On that note, it's kind of weird that console game prices are so much higher than PC game prices (at least where I live), since logically it's a lot more common to pirate PC games, since it's easier.


----------



## Gahars (Jan 20, 2012)

If piracy disappeared, so too would the constant DRM squabbles between companies and their customers; that would be just fine with me.


----------



## Veho (Jan 20, 2012)

If piracy disappeared, nothing would happen, because the effects of piracy are horribly overrated.


----------



## xist (Jan 20, 2012)

Veho said:


> If piracy disappeared, nothing would happen, because the effects of piracy are horribly overrated.



The music scene would be ravaged...so many niche independent artists that survive by word of mouth and trading (such as those in the Black, Death and Doom Metal communities) would fade into obscurity. Diversity would be that much more difficult to commit to.


----------



## Veho (Jan 20, 2012)

xist said:


> The music scene would be ravaged...so many niche independent artists that survive by word of mouth and trading (such as those in the Black, Death and Doom Metal communities) would fade into obscurity. Diversity would be that much more difficult to commit to.

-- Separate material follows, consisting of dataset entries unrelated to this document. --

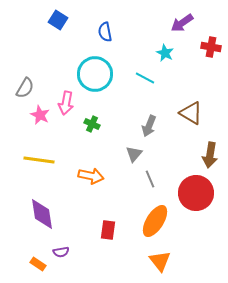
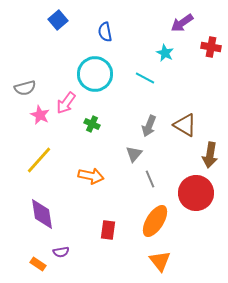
blue square: rotated 18 degrees clockwise
gray semicircle: rotated 45 degrees clockwise
pink arrow: rotated 25 degrees clockwise
brown triangle: moved 6 px left, 12 px down
yellow line: rotated 56 degrees counterclockwise
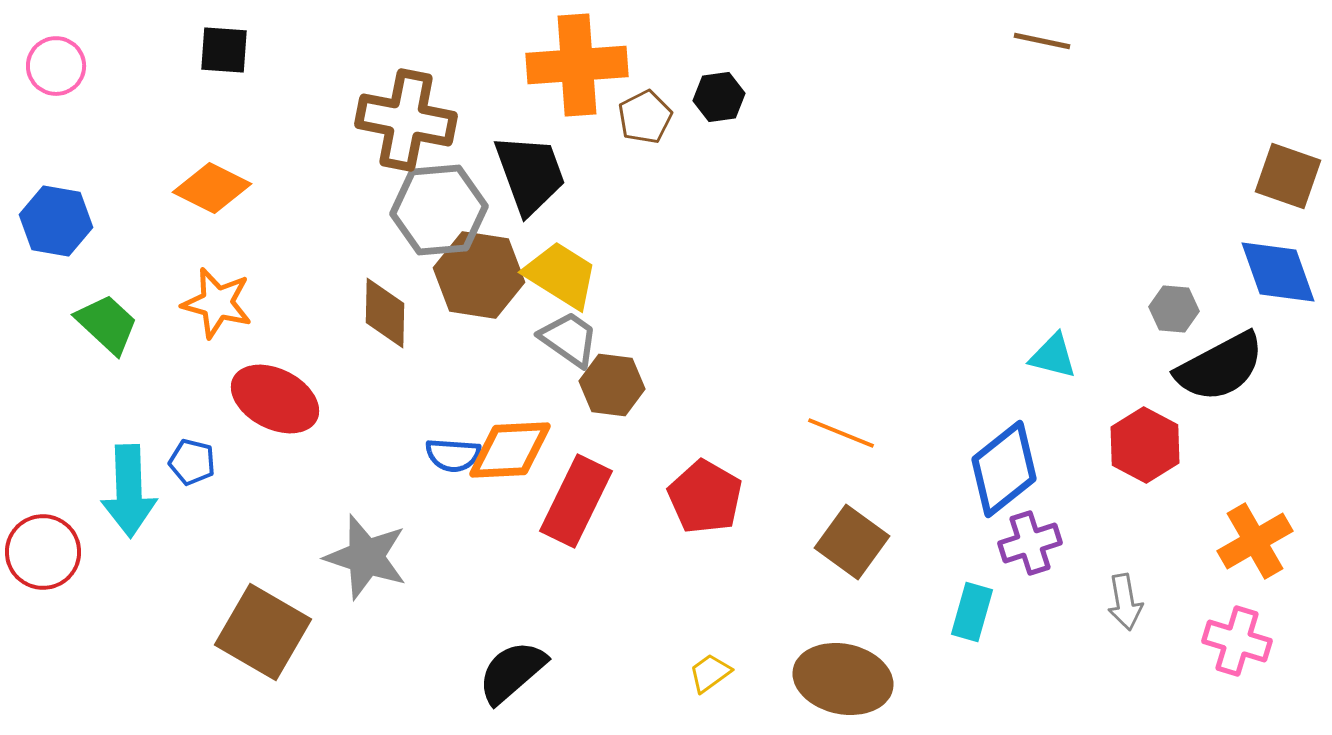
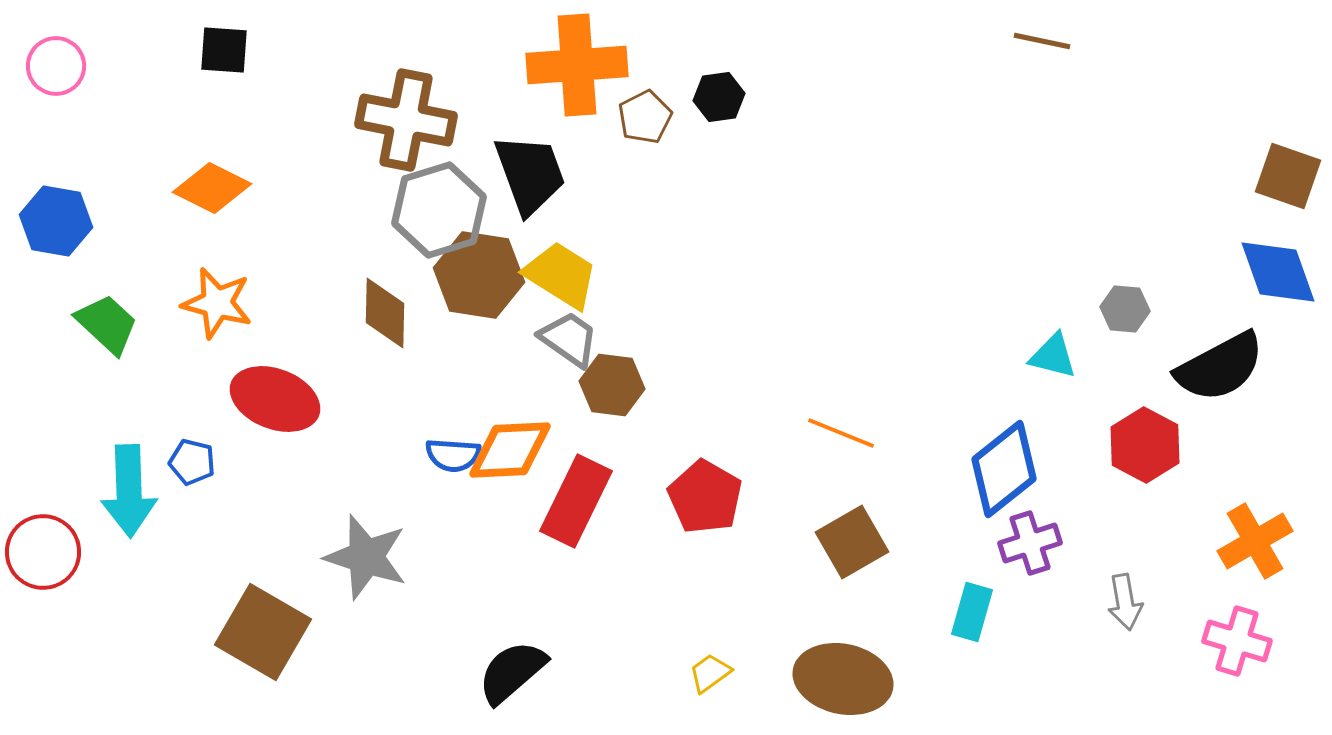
gray hexagon at (439, 210): rotated 12 degrees counterclockwise
gray hexagon at (1174, 309): moved 49 px left
red ellipse at (275, 399): rotated 6 degrees counterclockwise
brown square at (852, 542): rotated 24 degrees clockwise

Music and works shared under the Creative Commons licence aren't pirated. Indie artists would still be able to distribute their music. "Piracy" is copying something the author would rather you didn't.


----------



## Majorami (Jan 20, 2012)

Who can say really about the effects of piracy.

To me, they seem to have almost no effect. Take the Nintendo DS for example, the real reason that 90% of us are even here for. It seems that Piracy on the NDS is worse than any other system in history. Its so cheap, easy, and cost effective. However, games like New Super Mario Bros and Pokemon still manage to sell tens of millions of copies.

Nintendo sells more copies of the Soul Silver and Gold remake, than the originals. Mario Kart DS is still one of the best selling games on NDS, and also one of the most pirated, 5 years after its release. Pokemon 5 sold a million copies in its 1st day. I would argue that piracy does so little harm to the video game industry, that it costs more to fight it, than it does to simply let it run its course. Dragon Quest 9 managed to sell 5 million copies worldwide by the time it released in the states, and I don't expect it to have done better if piracy wasn't a thing.

Piracy or not, ALL great games ALWAYS turn a profit, and the great games that don't sell well, have nothing but to blame themselves because their producers and marketers didn't market their product well enough. I mean do you remember all those English Okami and Okamiden commercials and magazine ads? Oh you don't? Thats because there were none. Its no wonder that Okami has the guiness book record of best critically acclaimed game that didn't sell well.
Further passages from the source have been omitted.